DATA TO USE ->
# # #

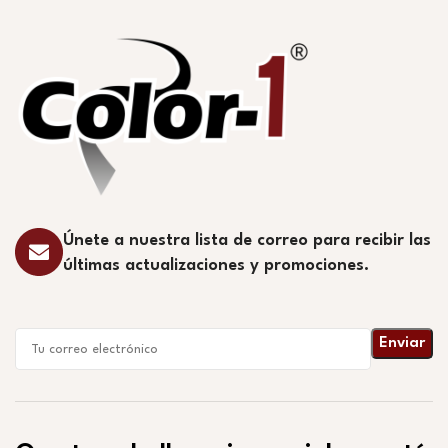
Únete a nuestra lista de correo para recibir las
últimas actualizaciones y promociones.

# # #

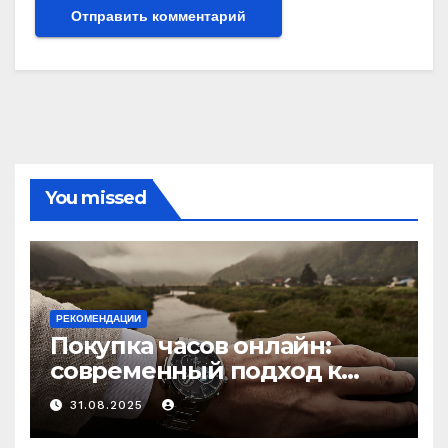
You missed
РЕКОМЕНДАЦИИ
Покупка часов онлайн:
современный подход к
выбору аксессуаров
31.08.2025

# # #

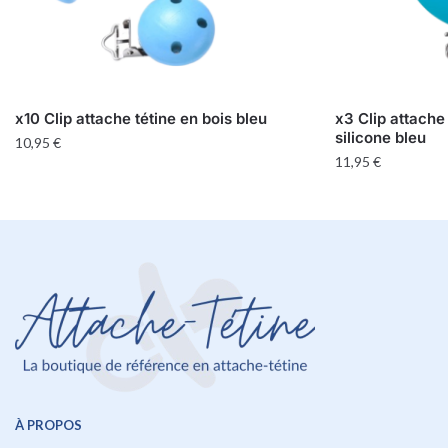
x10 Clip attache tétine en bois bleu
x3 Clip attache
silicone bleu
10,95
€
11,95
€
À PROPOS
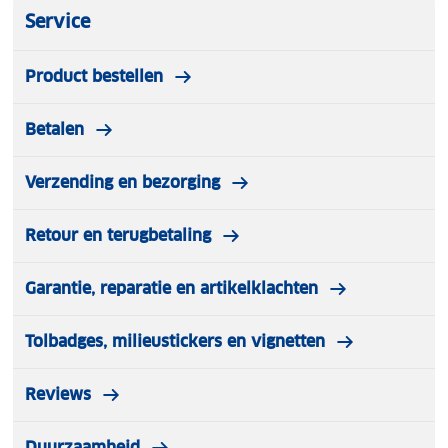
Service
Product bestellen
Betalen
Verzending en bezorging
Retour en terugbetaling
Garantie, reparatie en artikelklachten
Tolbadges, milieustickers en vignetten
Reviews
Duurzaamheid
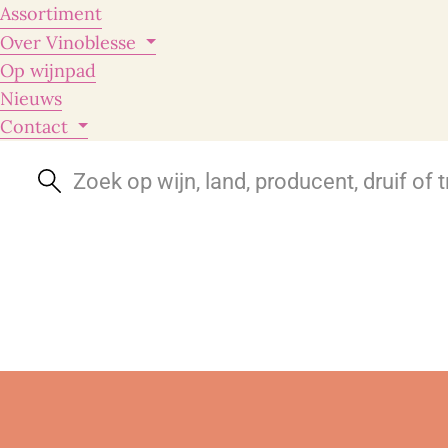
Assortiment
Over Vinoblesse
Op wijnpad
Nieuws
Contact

# # #

INSTRUCTIONS FOR THE TASK ->
Report how many lines in the entries hold the string "bleu". Nothing but the number is wanted.

SOLUTION TO THIS TASK ->
2